Christopher Griffis said...

Technology is a very interesting topic as the term can have a very broad definition. Technology can relate to the phones that everyone has in there pocket or it can also refer to the mundane things such as the wheel or screw. The advancement from the technology of the wheel being revolutionary is what creates this curiosity for the future of this technology. Whether or not we have flying cars in the next 100 years is a different question.

Initially inventions, such as the wheel or the light bulb, were developed from necessity; people needed to work in the night and wheels were needed for wagons. However we are starting to reach a time when technology has caught up to necessity. The car can always have new features but will not be reinvented a everyone does not need a new design for a method of transportation. In other words there are not as many new inventions as there are improvements because the current product is not broken. This makes the change toward green cars difficult as climate change is not an immediate side effect but more of a "later problem."

Adjon Tahiraj said...

A.I. is not possible. I believe technology will continue to grow exponentially but not to that extent.

Other areas where technology will grow is in fuel technology and green energy. I think this is something in which we have only hit the tip of the iceberg. Green fuel will allow for a great advancement in other aspects of technology as well.

But A.I. will not happen.

Jessica Westmont said...

I believe that the technology of solar energy is something that will advance significantly in the next couple decades. With the energy crisis becoming more and more of a problem, the world is looking for another way to keep our energy fueled lives running. Solar energy could be incorporated into phones or mobile devices. Nobody will have to charge their phones because it will be charged by solar energy. Solar energy has been advancing rapidly in the past 10 years and I wouldn't be surprised if it was an even bigger part of our lives in throughout this century.

Anonymous said...

Agreeing with everyone else, I too believe that technology is a big and interesting topic with many fields within it. However, I would first like to start off that we are already living in a very technologically advanced modern day. I would like to further indicate that I would hope anymore advances would not affect modern society in a negative way. Meaning I hope that technology would not become so advanced that we as humans would grow an even stronger dependency on it, then we already have. I personally would like to find the line where we do not need technology for everything.
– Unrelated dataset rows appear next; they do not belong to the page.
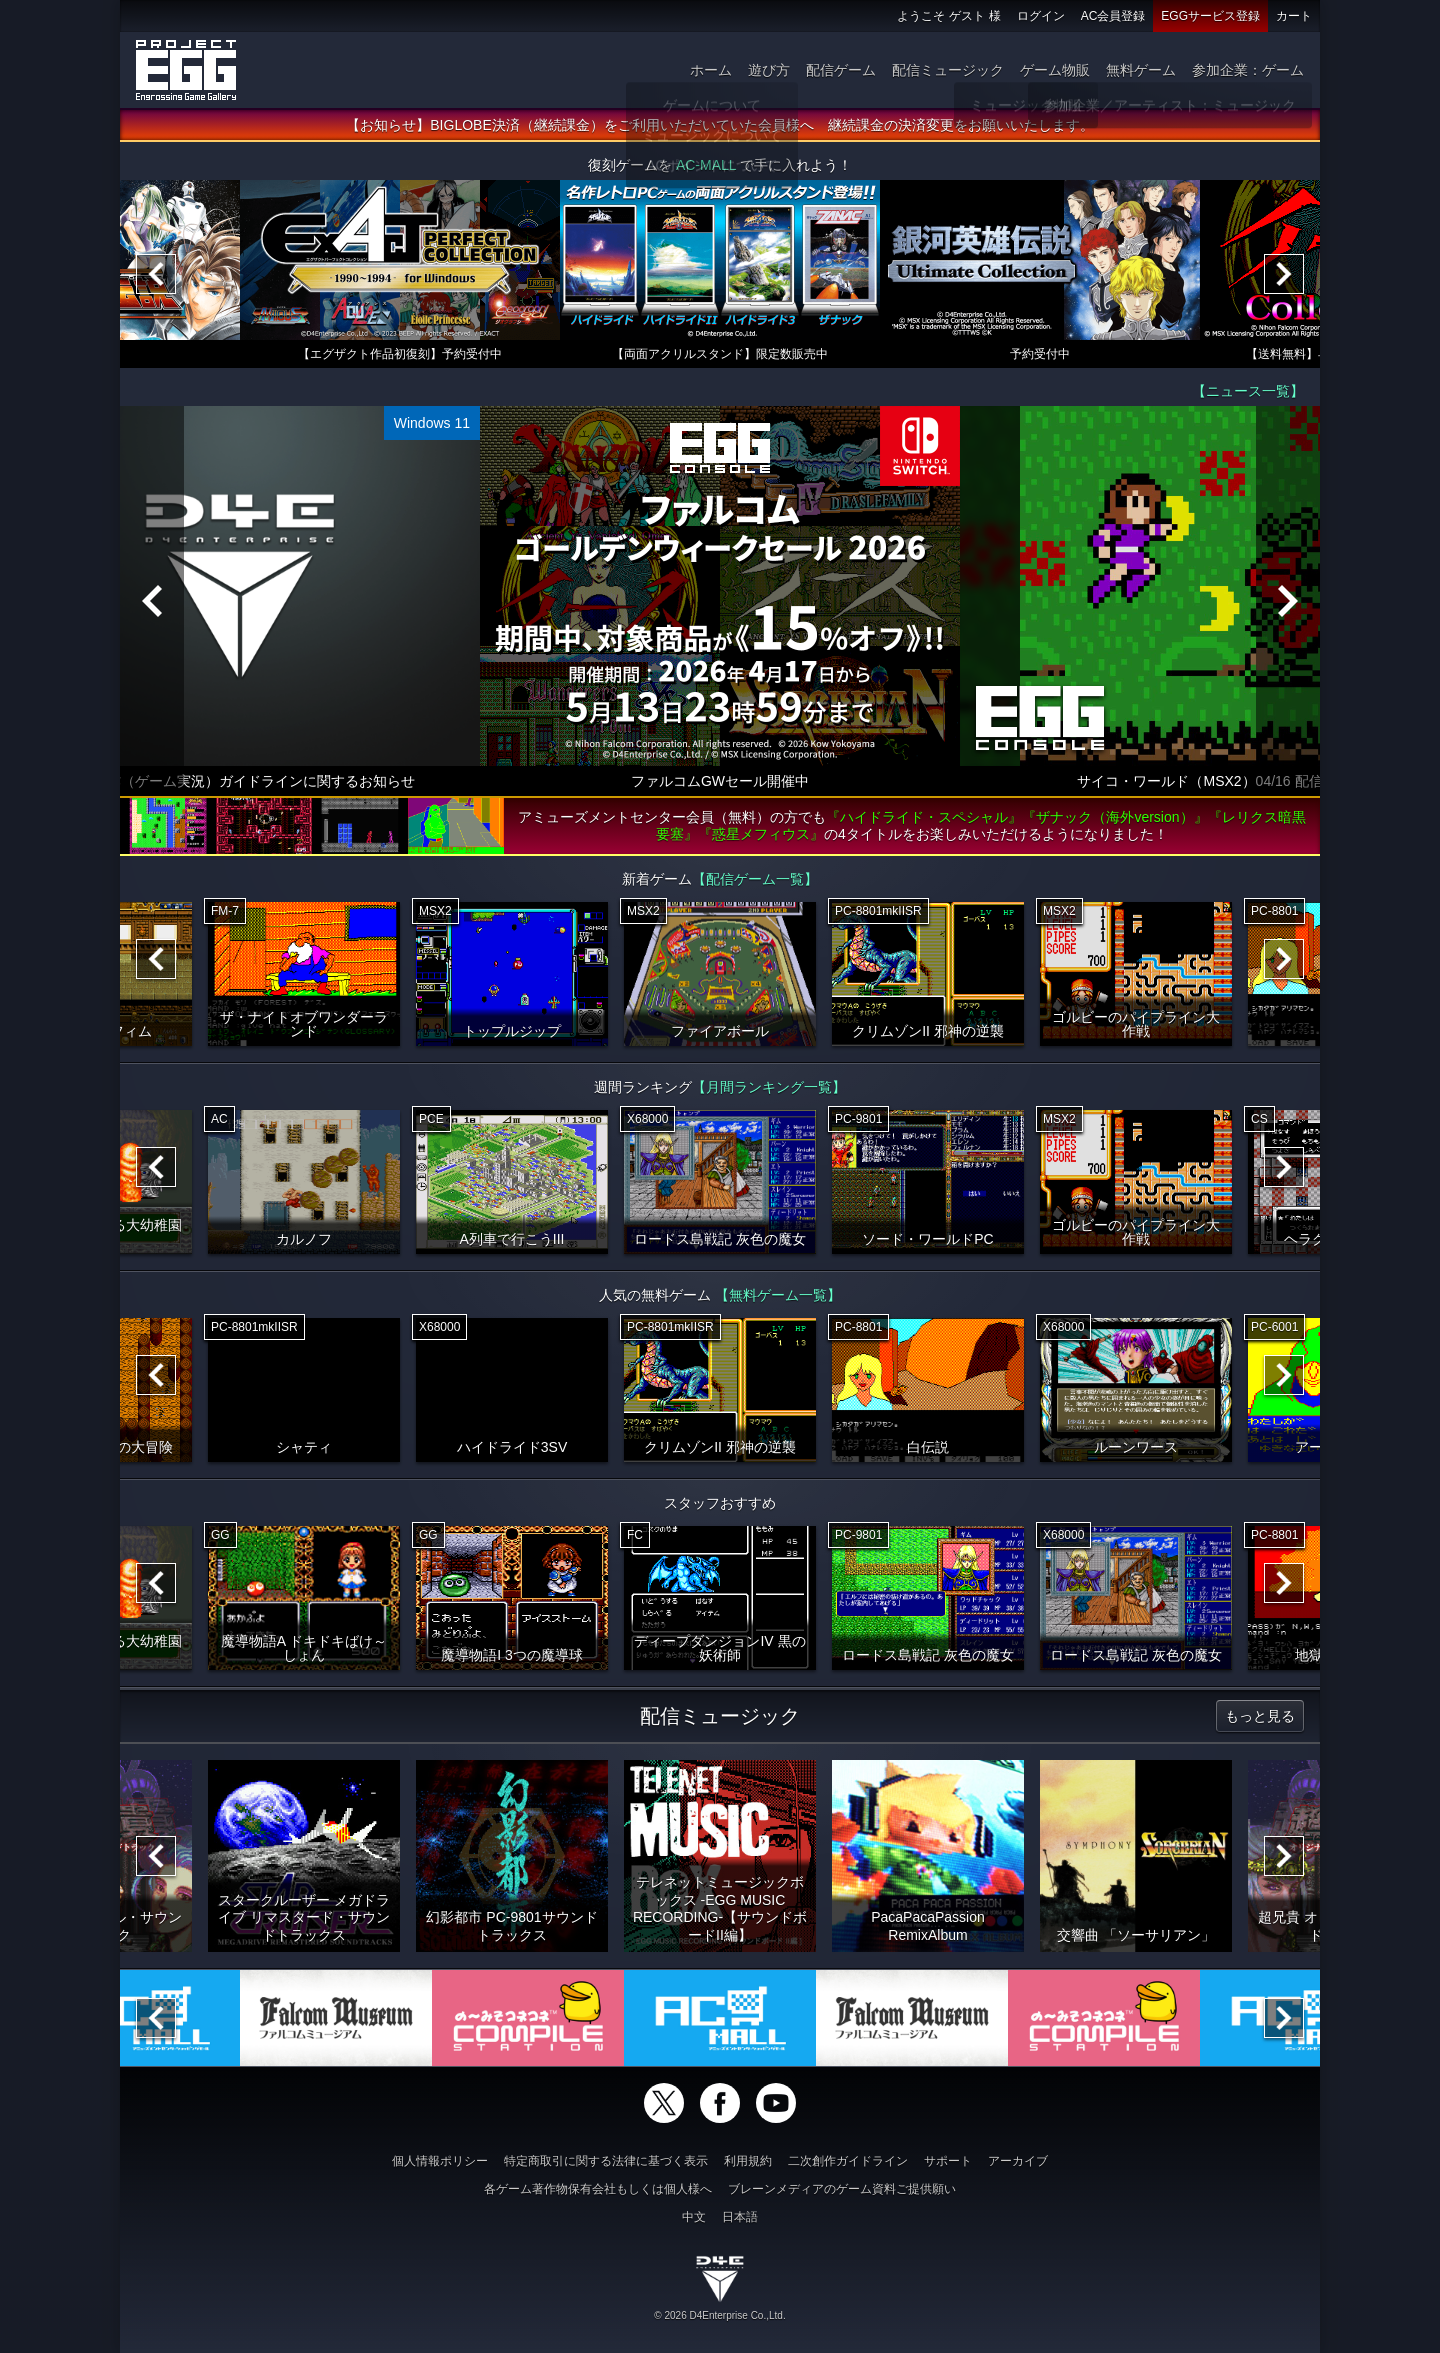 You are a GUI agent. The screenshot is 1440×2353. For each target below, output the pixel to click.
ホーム (711, 70)
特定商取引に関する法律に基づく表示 (606, 2161)
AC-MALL (706, 165)
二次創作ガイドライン (848, 2161)
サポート (948, 2161)
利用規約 (748, 2161)
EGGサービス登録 (1210, 16)
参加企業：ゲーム (1248, 70)
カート (1294, 16)
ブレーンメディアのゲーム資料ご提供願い (842, 2189)
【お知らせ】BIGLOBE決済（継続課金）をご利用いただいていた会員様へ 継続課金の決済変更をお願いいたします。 (719, 125)
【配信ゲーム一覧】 (755, 879)
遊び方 (769, 70)
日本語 (740, 2217)
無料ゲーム (1141, 70)
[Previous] (156, 274)
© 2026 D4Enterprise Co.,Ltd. (719, 2315)
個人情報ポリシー (440, 2161)
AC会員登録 (1113, 16)
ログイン (1041, 16)
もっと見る (1260, 1716)
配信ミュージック (948, 70)
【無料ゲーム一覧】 (778, 1295)
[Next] (1284, 274)
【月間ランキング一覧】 (769, 1087)
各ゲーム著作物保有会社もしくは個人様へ (598, 2189)
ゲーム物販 (1055, 70)
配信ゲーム (841, 70)
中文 (694, 2217)
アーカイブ (1018, 2161) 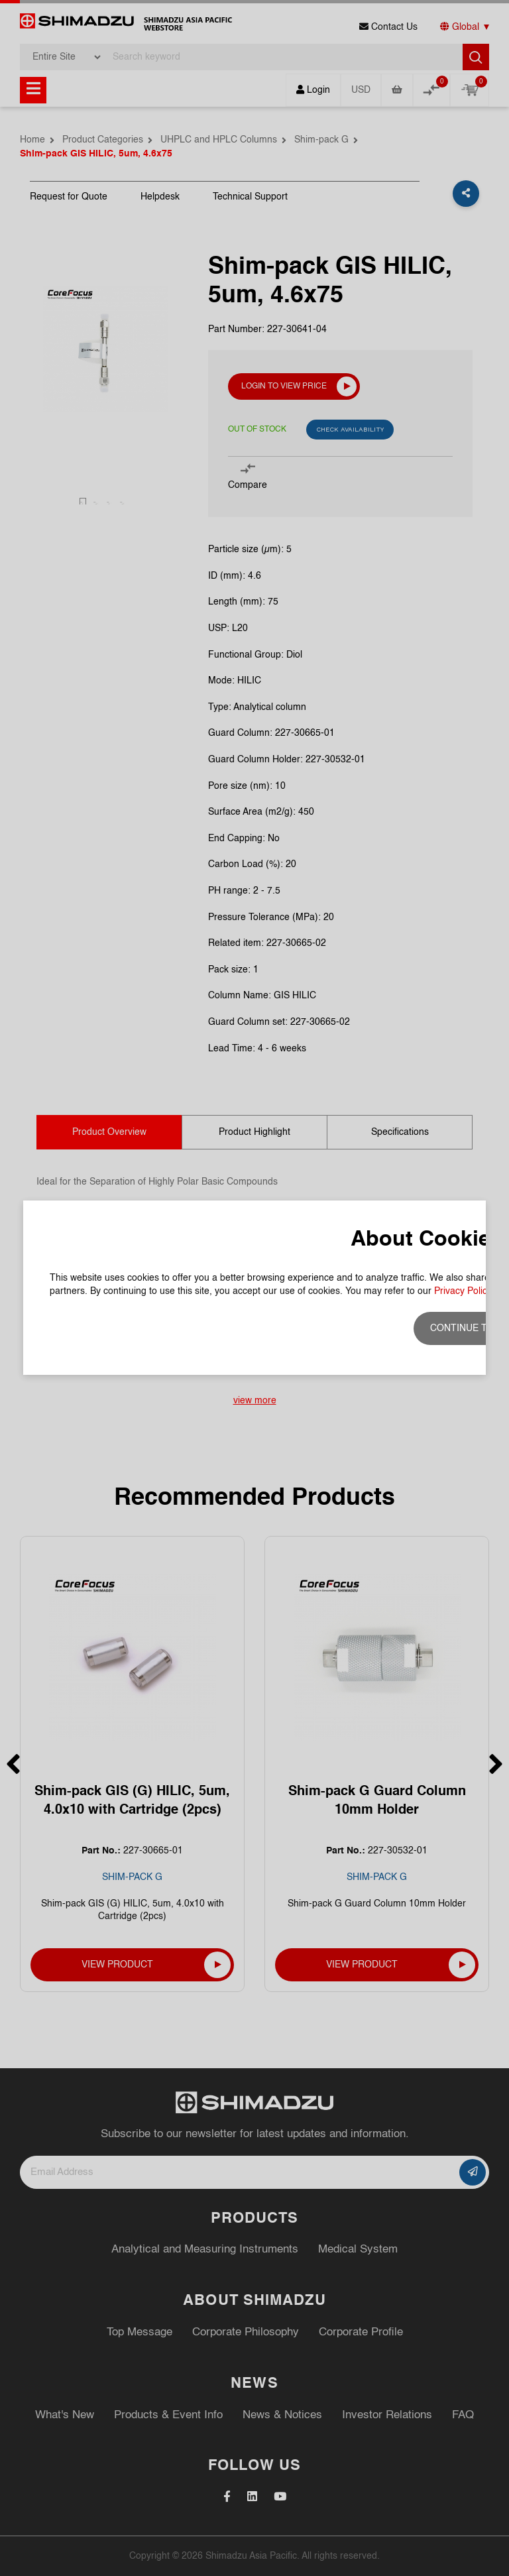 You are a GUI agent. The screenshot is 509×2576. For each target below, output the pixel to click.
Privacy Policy (463, 1291) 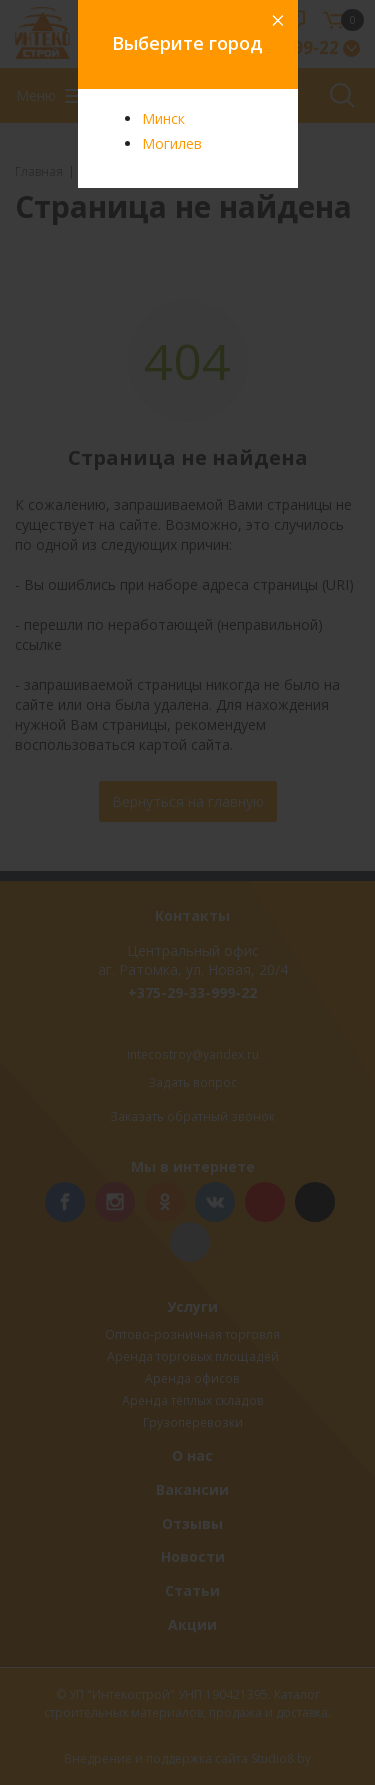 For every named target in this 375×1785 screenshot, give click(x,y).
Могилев (172, 143)
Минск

Just because something is newer and more advanced doesn't mean it is any better than the older.

After having said that I would like to voice the areas that I hope and/or think should/would be advanced in. One of those areas would be medical technological advancements. For instance, a couple of years ago I remember hearing that medical science has gotten so advance that scientist could now use technology to restore a persons face almost completely. Another place that I feel should/would be advanced would be human's creation to generate energy. As we are currently running out of options for energy mankind would clearly look for an alternative for energy as we depend on it, hopefully a more clean method as well. Finally, I also think that the area of transportation will also be advanced. As mankind is always looking for a method to make travel more comfortable and easier accessible.